ロタウイルスワクチンの有効性を症例対照研究で評価
研究グループは、小児のロタウイルス胃腸炎に対するロタウイルスワクチン接種の有効性を評価するために症例対照研究を実施した。

2008年2月~2010年6月までに、ベルギーの39病院に入院したロタウイルス胃腸炎の小児215人(年齢中央値11ヵ月、男児51%)と、年齢、施設をマッチさせた対照276人(同:12ヵ月、54%)について解析を行った。ロタウイルス胃腸炎の診断はPCR法で確定した。

すべての小児はロタウイルスワクチンの接種が可能な年齢(2006年10月1日以降に出生、生後14週以上)に達していた。ロタウイルス胃腸炎で入院した小児およびマッチさせた対照におけるロタウイルスワクチンの接種状況について検討した。

単価ワクチン2回接種の入院予防率は90%
1回以上のワクチン接種率は、ロタウイルス胃腸炎で入院した小児が48%(99人)と、対照群の91%(244人)に比べ有意に低かった(p<0.001)。

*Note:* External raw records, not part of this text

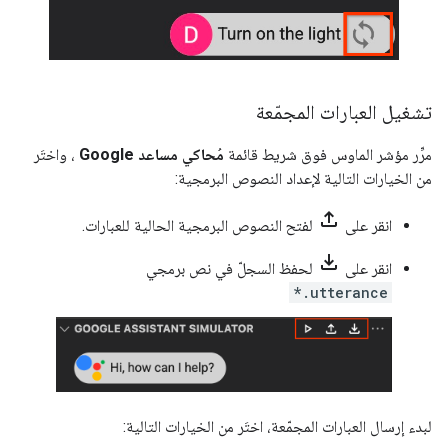
تشغيل العبارات المجمّعة
مرِّر مؤشر الماوس فوق شريط قائمة
مُحاكي مساعد Google
، واختَر
من الخيارات التالية لإعداد النصوص البرمجية:
file_upload
انقر على
لفتح النصوص البرمجية الحالية للعبارات.
file_download
انقر على
لحفظ السجلّ في نص برمجي
*.utterance
لبدء إرسال العبارات المجمّعة، اختَر من الخيارات التالية: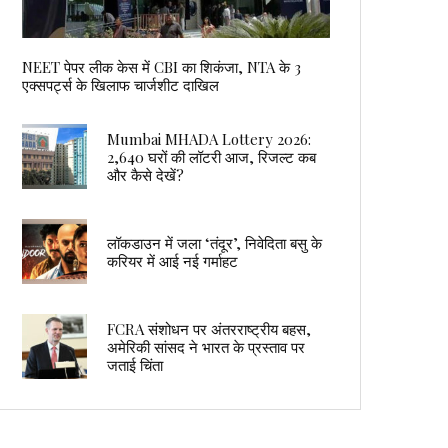
NEET पेपर लीक केस में CBI का शिकंजा, NTA के 3
एक्सपर्ट्स के खिलाफ चार्जशीट दाखिल
Mumbai MHADA Lottery 2026:
2,640 घरों की लॉटरी आज, रिजल्ट कब
और कैसे देखें?
लॉकडाउन में जला ‘तंदूर’, निवेदिता बसु के
करियर में आई नई गर्माहट
FCRA संशोधन पर अंतरराष्ट्रीय बहस,
अमेरिकी सांसद ने भारत के प्रस्ताव पर
जताई चिंता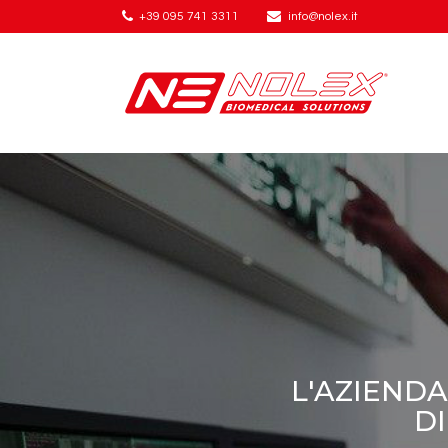
+39 095 741 3311
info@nolex.it
L'AZIENDA
D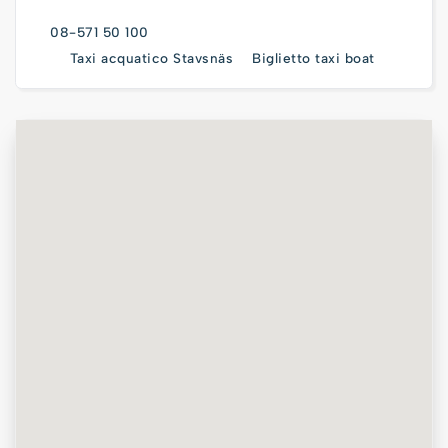
08-571 50 100
Taxi acquatico Stavsnäs
Biglietto taxi boat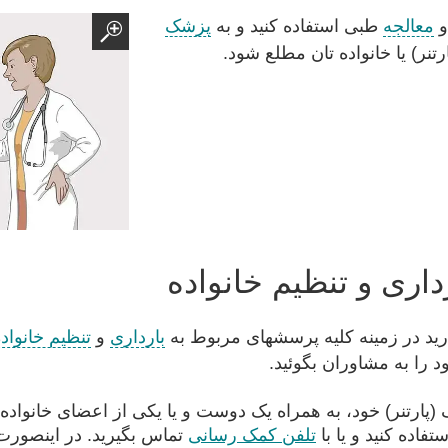
و
معالجه
طبی استفاده کنید و به
پزشک
رتنر) یا خانواده تان مطلع شود.
داری و تنظیم خانواده
ارید در زمینه کلیه پرسشهای مربوط به
بارداری
و
تنظیم خانواد
 را به مشاوران بگوئید.
ک (پارتنر) خود، به همراه یک دوست و یا یکی از اعضای خانواده
تفاده کنید و یا با
تلفن کمک رسانی
تماس بگیرید. در اینصورت 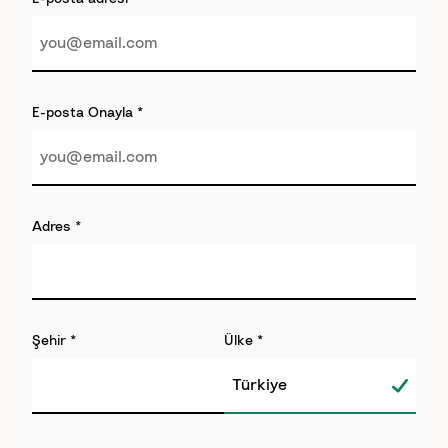
E-posta Onayla
*
Adres
*
Şehir
*
Ülke
*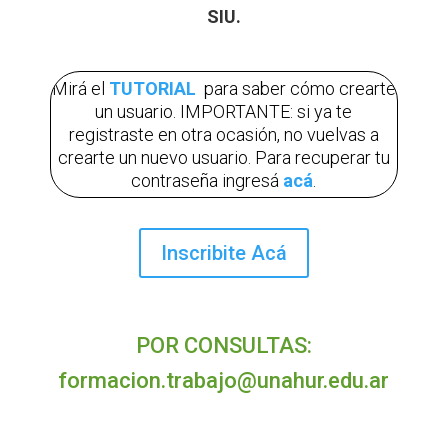
SIU.
Mirá el
TUTORIAL
para saber cómo crearte
un usuario
. IMPORTANTE: si ya te
registraste en otra ocasión, no vuelvas a
crearte un nuevo usuario. Para recuperar tu
contraseña ingresá
acá
.
Inscribite Acá
POR CONSULTAS:
formacion.trabajo@unahur.edu.ar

全ワクチン接種の92%(594回)が単価ワクチンであった。単価ワクチン2回接種の未調整入院予防率は、全体で90%(95%信頼区間[CI]:81~95)、生後3~11ヵ月の小児は91%(同:75~97)、12ヵ月以上の小児は90%(同:76~96)だった。

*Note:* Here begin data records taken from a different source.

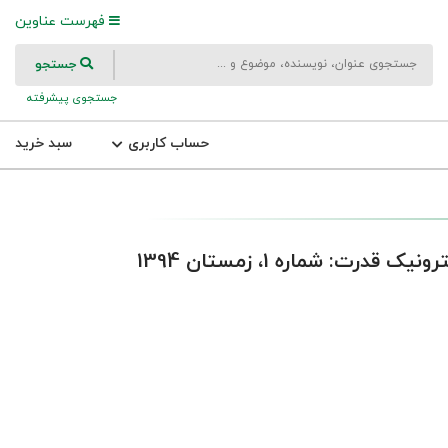
فهرست عناوین
جستجو
جستجوی پیشرفته
حساب کاربری
سبد خرید
ت: شماره 1، زمستان 1394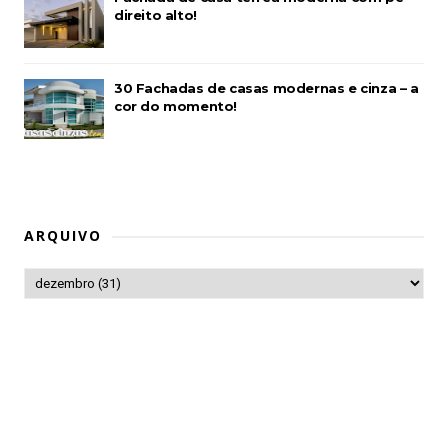
direito alto!
30 Fachadas de casas modernas e cinza – a
cor do momento!
ARQUIVO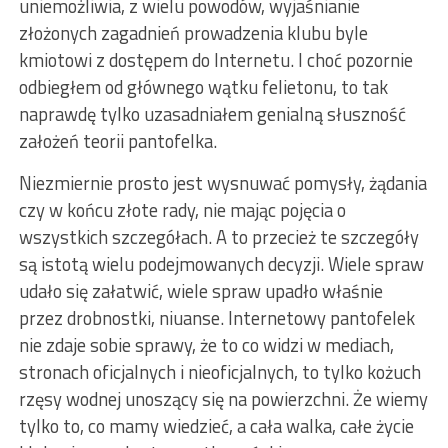
uniemożliwia, z wielu powodów, wyjaśnianie
złożonych zagadnień prowadzenia klubu byle
kmiotowi z dostępem do Internetu. I choć pozornie
odbiegłem od głównego wątku felietonu, to tak
naprawdę tylko uzasadniałem genialną słuszność
założeń teorii pantofelka.
Niezmiernie prosto jest wysnuwać pomysły, żądania
czy w końcu złote rady, nie mając pojęcia o
wszystkich szczegółach. A to przecież te szczegóły
są istotą wielu podejmowanych decyzji. Wiele spraw
udało się załatwić, wiele spraw upadło właśnie
przez drobnostki, niuanse. Internetowy pantofelek
nie zdaje sobie sprawy, że to co widzi w mediach,
stronach oficjalnych i nieoficjalnych, to tylko kożuch
rzęsy wodnej unoszący się na powierzchni. Że wiemy
tylko to, co mamy wiedzieć, a cała walka, całe życie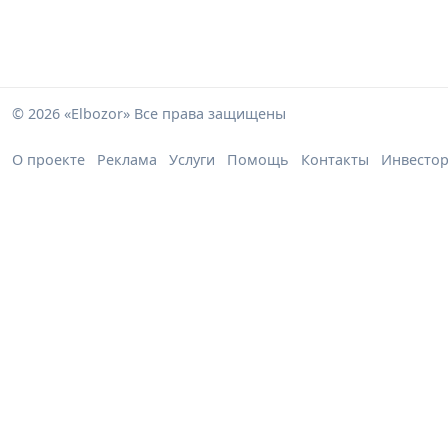
© 2026 «Elbozor» Все права защищены
О проекте
Реклама
Услуги
Помощь
Контакты
Инвесто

PCR法で確定されたロタウイルス株の52%がG2P[4]であり、G1P[8]が24%、G4P[8]が9%、G3P[8]が7%、G9P[8]が5%の順であった。G2P[4]に対するワクチン接種の入院予防効果は85%(95%CI:64~94)、G1P[8]に対しては95%(同:78~99)の予防率だった。

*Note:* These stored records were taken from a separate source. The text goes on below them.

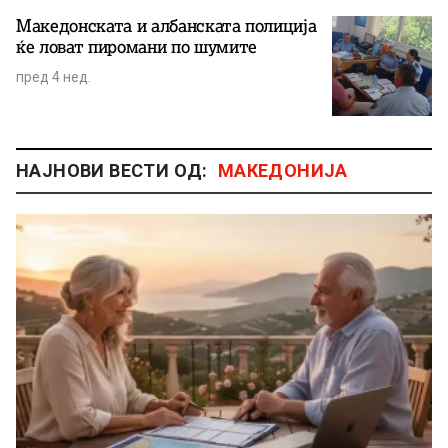
Македонската и албанската полиција
ќе ловат пиромани по шумите
пред 4 нед.
НАЈНОВИ ВЕСТИ ОД:
МАКЕДОНИЈА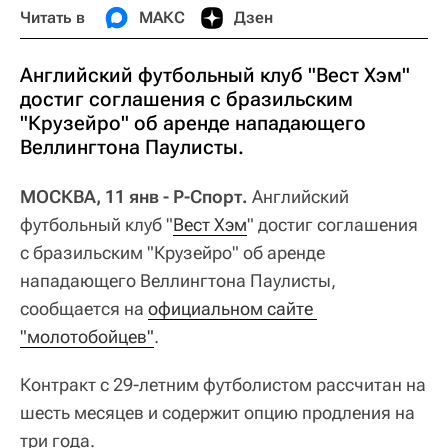
Читать в
МАКС
Дзен
Английский футбольный клуб "Вест Хэм"
достиг соглашения с бразильским
"Крузейро" об аренде нападающего
Веллингтона Паулисты.
МОСКВА, 11 янв - Р-Спорт.
Английский
футбольный клуб "
Вест Хэм
" достиг соглашения
с бразильским "Крузейро" об аренде
нападающего Веллингтона Паулисты,
сообщается на
официальном сайте 
"молотобойцев"
.
Контракт с 29-летним футболистом рассчитан на
шесть месяцев и содержит опцию продления на
три года.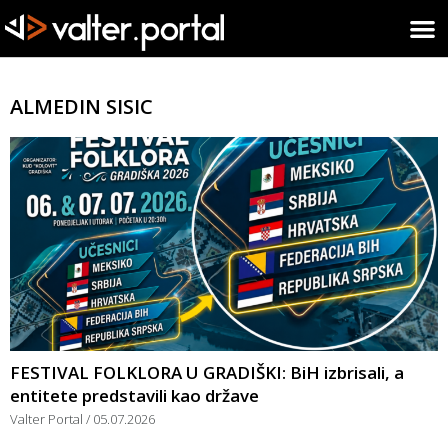
ALMEDIN SISIC
FESTIVAL FOLKLORA U GRADIŠKI: BiH izbrisali, a
entitete predstavili kao države
Valter Portal
05.07.2026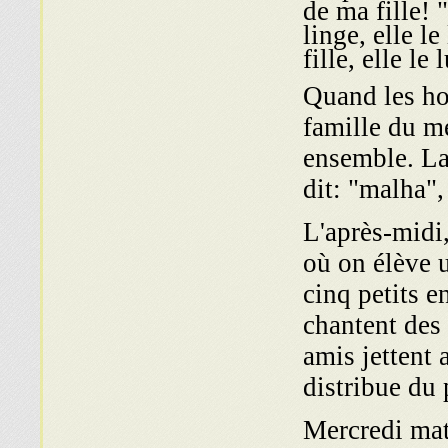
de ma fille!
linge, elle le
fille, elle le
Quand les ho
famille du m
ensemble. La 
dit: "malha",
L'après-midi
où on élève u
cinq petits e
chantent des 
amis jettent
distribue du 
Mercredi mat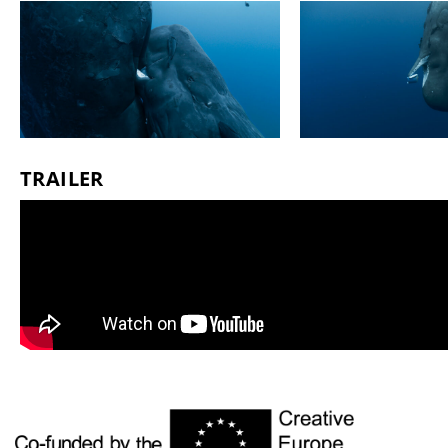
TRAILER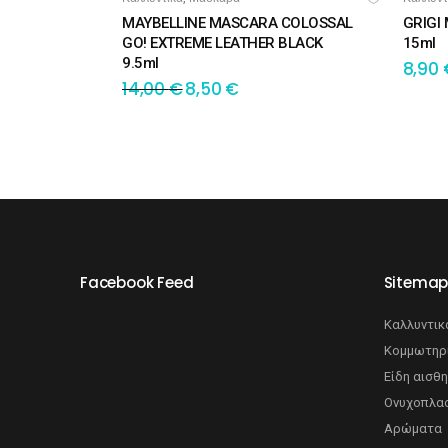
MAYBELLINE MASCARA COLOSSAL
GRIGI
GO! EXTREME LEATHER BLACK
15ml
9.5ml
8,90
14,00
€
8,50
€
Facebook Feed
Sitema
Καλλυντικ
Κομμωτηρ
Είδη αισθη
Ονυχοπλασ
Αρώματα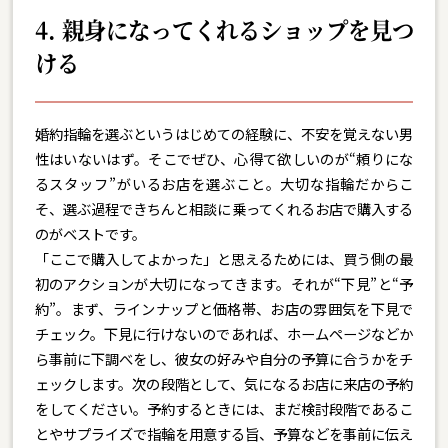
4. 親身になってくれるショップを見つ
ける
婚約指輪を選ぶというはじめての経験に、不安を覚えない男
性はいないはず。そこでぜひ、心得て欲しいのが“頼りにな
るスタッフ”がいるお店を選ぶこと。大切な指輪だからこ
そ、選ぶ過程できちんと相談に乗ってくれるお店で購入する
のがベストです。
「ここで購入してよかった」と思えるためには、買う側の最
初のアクションが大切になってきます。それが“下見”と“予
約”。まず、ラインナップと価格帯、お店の雰囲気を下見で
チェック。下見に行けないのであれば、ホームページなどか
ら事前に下調べをし、彼女の好みや自分の予算に合うかをチ
ェックします。次の段階として、気になるお店に来店の予約
をしてください。予約するときには、まだ検討段階であるこ
とやサプライズで指輪を用意する旨、予算などを事前に伝え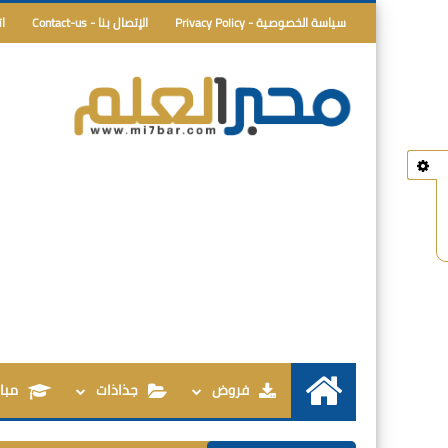
سياسة الخصوصية - Privacy Policy
الإتصال بنا - Contact-us
ا
فروض
جذاذات
مبار
الرئيسية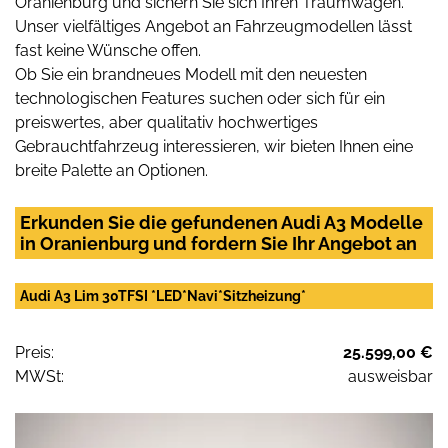
Oranienburg und sichern Sie sich Ihren Traumwagen.
Unser vielfältiges Angebot an Fahrzeugmodellen lässt
fast keine Wünsche offen.
Ob Sie ein brandneues Modell mit den neuesten
technologischen Features suchen oder sich für ein
preiswertes, aber qualitativ hochwertiges
Gebrauchtfahrzeug interessieren, wir bieten Ihnen eine
breite Palette an Optionen.
Erkunden Sie die gefundenen Audi A3 Modelle
in Oranienburg und fordern Sie Ihr Angebot an
Audi A3 Lim 30TFSI *LED*Navi*Sitzheizung*
Preis:
25.599,00 €
MWSt:
ausweisbar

ロタウイルス胃腸炎小児の25%がアデノウイルス、アストロウイルス、ノロウイルスに重感染していた。重感染例に対する入院予防効果は86%(95%CI:52~96)であった。

intention-to-vaccinate解析では、1回以上のワクチン接種の入院予防効果は91%(95%CI:82~95)であった。

著者は、「ロタウイルスワクチン接種は、G2P[4]が多く重感染率が高かったにもかかわらず、ロタウイルス胃腸炎小児の入院の予防に高い効果を示した」と結論し、「これらの知見は、保健医療担当者がベルギーと同等の高所得国にロタウイルスワクチン接種を推奨する根拠として有用と考えられる」と指摘する。